20. April, Führers Geburtstag
    Der Schöpfer Großdeutschlands 50 Jahre. Zwei Tage Fahnen, Prunk- und Sonderausgaben der Zeitungen, Vergottung sich überschlagend. In der »Berliner Illustrierten« ein halbseitiges Bild: »Die Hände des Führers«. Überall Thema: »Wir feiern in Frieden, um uns tobt die Welt.« – Sie scheint nun wirklich zu toben, nach Böhmen und Albanien. Aber bleibt es wieder beim »angehaltnen stillen Wüten«, bei der Flottenkonzentration vor Malta, bei der Botschaft Roosevelts, auf die Hitler am 28. im Krolltheaterreichstag antworten will? Und was bringt der Krieg uns, uns ? – Ein Tag so zermürbend wie der andere. Man ist vor lauter Gespanntheit stumpf. So wie gestern in der Festzeitung zwischen lauter Friedens-, Glücks-, Jubelhymnen, Verachtung der »armen Irren«, die an der allgemeinen »Führer, wir folgen dir!«- Stimmung zweifeln, ganz klein gedruckt die beinahe tägliche Notiz steht: »Zwei Landesverräter hingerichtet« (es sind meist zwei arme Teufel, Arbeiter, 20, 30 Jahre alt) – so geht mir kleingedruckt täglich durch den Kopf: Werden sie uns totschlagen? Aber wirklich nur kleingedruckt und nebenbei.

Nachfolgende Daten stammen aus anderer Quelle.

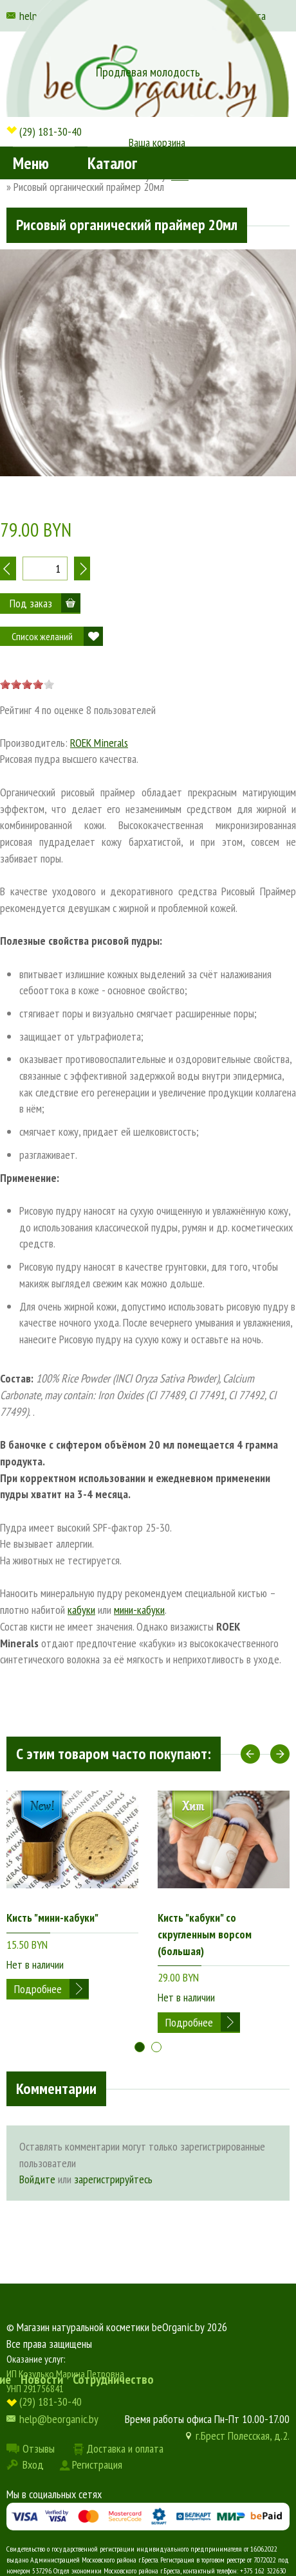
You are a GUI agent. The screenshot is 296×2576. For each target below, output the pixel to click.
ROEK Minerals (99, 742)
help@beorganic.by (58, 2418)
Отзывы (39, 2448)
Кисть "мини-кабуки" (52, 1917)
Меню (31, 163)
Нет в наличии (35, 1964)
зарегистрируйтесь (113, 2179)
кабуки (81, 1609)
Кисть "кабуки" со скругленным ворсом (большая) (205, 1934)
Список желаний (42, 636)
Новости (42, 2379)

3. Mai, Mittwoch, gegen Abend
    Eben war Gusti Wieghardt bei uns; es ist ihr ganz unvermutet plötzlich gelungen, herauszukommen; sie fährt morgen nach London, wo sie ihren (fiktiven oder halbfiktiven) Salonküchenposten antritt. Man hat sie seltsamerweise nicht als Auswanderin behandelt, sondern als Witwe eines deutschen Professors, die auf ein Jahr ins Ausland geht und während dieser Zeit ihr Witwengehalt auf ein Sonderkonto weiter erhält – innerhalb Deutschlands darf sie darüber verfügen. Merkwürdige und eigentlich doch selbstverständliche psychologische Betrachtung: Bisher war Gusti leidenschaftlich an der politischen Entwicklung interessiert, fieberte nach dem endlichen Ausbruch des Krieges, war randvoll von Radioberichten etc. Heute war das alles wie fortgeblasen, sie hatte kein Radio mehr gehört, die Lage war ihr gleichgültig – mag aus Deutschland werden, was will; mag aus den hier Gefangenen werden, was will: das alles liegt hinter mir, ist mir gleichgültig, ich komme heraus! Sie sagte das natürlich nicht wörtlich so, aber doch ähnlich, und es sprang einem förmlich aus ihrem ganzen Verhalten entgegen. Ihr letztes Wort: Ich brauche mich nicht mehr zu ärgern, wenn ich an einem Kino vorbeigehe! In London darf ich hinein! (Sie geht übrigens nicht nach London, sondern in ein Nest bei Bristol zu irgendwelchen wohltätigen alten Damen, die schon verschiedene Emigrantinnen »engagiert« haben.) In den Jamben André Chéniers ist es so ergreifend, wie er im Gefängnis sagt: Wenn die Tür des Schlachthauses hinter unsereinem geschlossen ist, dann sind wir der übrigen Herde draußen gleichgültig. Hier liegt es umgekehrt: Wenn einer aus dem Schlachthaus heraus ist, dann fragt er nicht mehr nach denen drin. Zähne aufeinander und am Curriculum, Kapitel 3, weitergeschrieben. Morgen mag es wieder gehen, heute brach ich mitten im Wort ab.
7. Juni, Mittwoch abend
    Seit Wochen kann ich mich zu keiner Tagebuchnotiz entschließen. Immer in mein drittes Kapitel vergraben.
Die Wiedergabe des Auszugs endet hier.